BACKGROUND: Human Rhinovirus (HRV) has been identified as the most common cause of acute respiratory infections and hospitalizations in premature children. It is unclear if premature children are more susceptible to HRV due to their decreased pulmonary reserve or because they have enhanced lower airway reactivity to HRV. METHODS: We conducted a retrospective analysis of the clinical respiratory presentation of all PCR-confirmed HRV infections in full-term and premature children aged ≤3 years in our institution. Standardized respiratory distress scores were developed to examine lower airway obstruction (i.e., wheezing, hyperinflation, and sub-costal retractions) along with markers of decreased pulmonary reserve (hypoxemia and tachypnea) in young children with HRV infections. Demographic and clinical variables were obtained from reviewing electronic medical records (EMR). RESULTS: This study included a total of 205 children; 71% of these children were born full-term (>37 weeks gestation), 10% preterm (32-37 weeks) and 19% severely premature (<32 weeks). Our results demonstrated that: 1) HRV infections in the first 3 years of life were associated with higher overall respiratory distress scores in severely premature children relative to children born preterm or full-term; 2) HRV-infected severely premature children ≤3 years old were more likely to have lower airway obstruction than HRV-infected children born preterm or full-term; and 3) other clinical signs of respiratory distress such as tachypnea and hypoxemia were not more common in severely premature than in preterm and full-term children during an HRV infection. CONCLUSIONS: Our results indicate that HRV infections in severely premature children are associated with lower airway obstruction rather than hypoxemia or tachypnea. The latter suggests that enhanced airway reactivity is the underlying mechanism for the increased susceptibility to HRV in severely premature children. Longitudinal studies are needed to understand why premature babies develop airway hyper-reactivity to HRV and the long-term effects of early HRV infection in this population.
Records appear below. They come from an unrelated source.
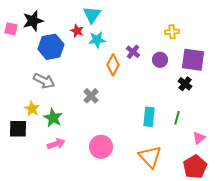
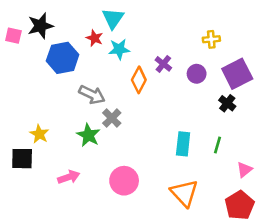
purple square: (193, 60) -> (237, 74), turned -35
gray arrow: (44, 81) -> (92, 95), moved
green star: (53, 118) -> (88, 135), moved

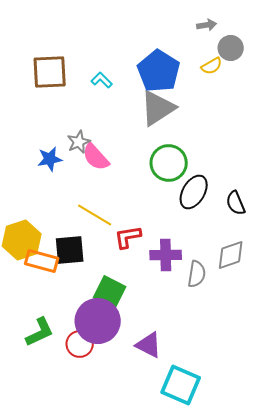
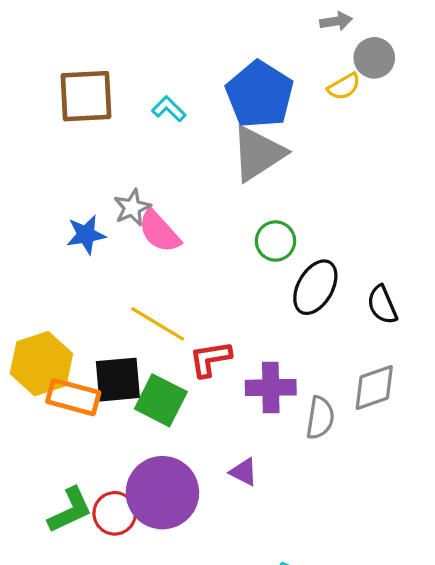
green circle: (169, 163) -> (276, 241), size x0.7
green square: (110, 292) -> (161, 400), moved
red circle: (80, 344) -> (115, 513), moved
purple triangle: (149, 345) -> (244, 472), moved, size x0.7

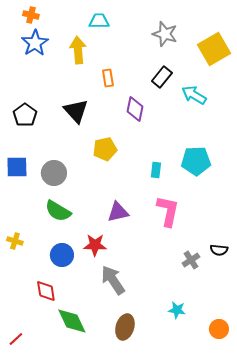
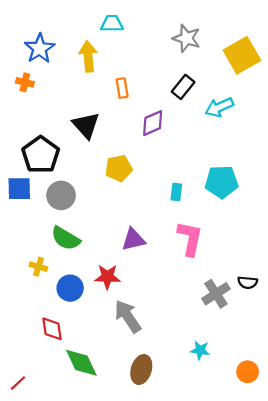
orange cross: (31, 15) -> (25, 82), moved
cyan arrow: (194, 95) -> (219, 107), turned -55
purple diamond: (135, 109) -> (153, 123), turned 55
black pentagon: (25, 115) -> (41, 155), moved, size x1.4
yellow cross: (15, 241) -> (38, 267), moved
gray cross: (191, 260) -> (216, 294), size x1.4

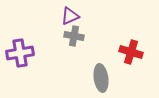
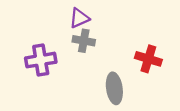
purple cross: (20, 53) -> (41, 60), moved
Age-Related Effect of Viral-Induced Wheezing in Severe Prematurity.

Premature children are prone to severe viral respiratory infections in early life, but the age at which susceptibility peaks and disappears for each pathogen is unclear. Methods: A retrospective analysis was performed of the age distribution and clinical features of acute viral respiratory infections in full-term and premature children, aged zero to seven years. Results: The study comprised of a total of 630 hospitalizations (n = 580 children). Sixty-seven percent of these hospitalizations occurred in children born full-term (>37 weeks), 12% in preterm (32-37 weeks) and 21% in severely premature children (<32 weeks). The most common viruses identified were rhinovirus (RV; 60%) and respiratory syncytial virus (RSV; 17%). Age-distribution analysis of each virus identified that severely premature children had a higher relative frequency of RV and RSV in their first three years, relative to preterm or full-term children. Additionally, the probability of RV- or RSV-induced wheezing was higher overall in severely premature children less than three years old. Conclusions: Our results indicate that the vulnerability to viral infections in children born severely premature is more specific for RV and RSV and persists during the first three years of age. Further studies are needed to elucidate the age-dependent molecular mechanisms that underlie why premature infants develop RV- and RSV-induced wheezing in early life.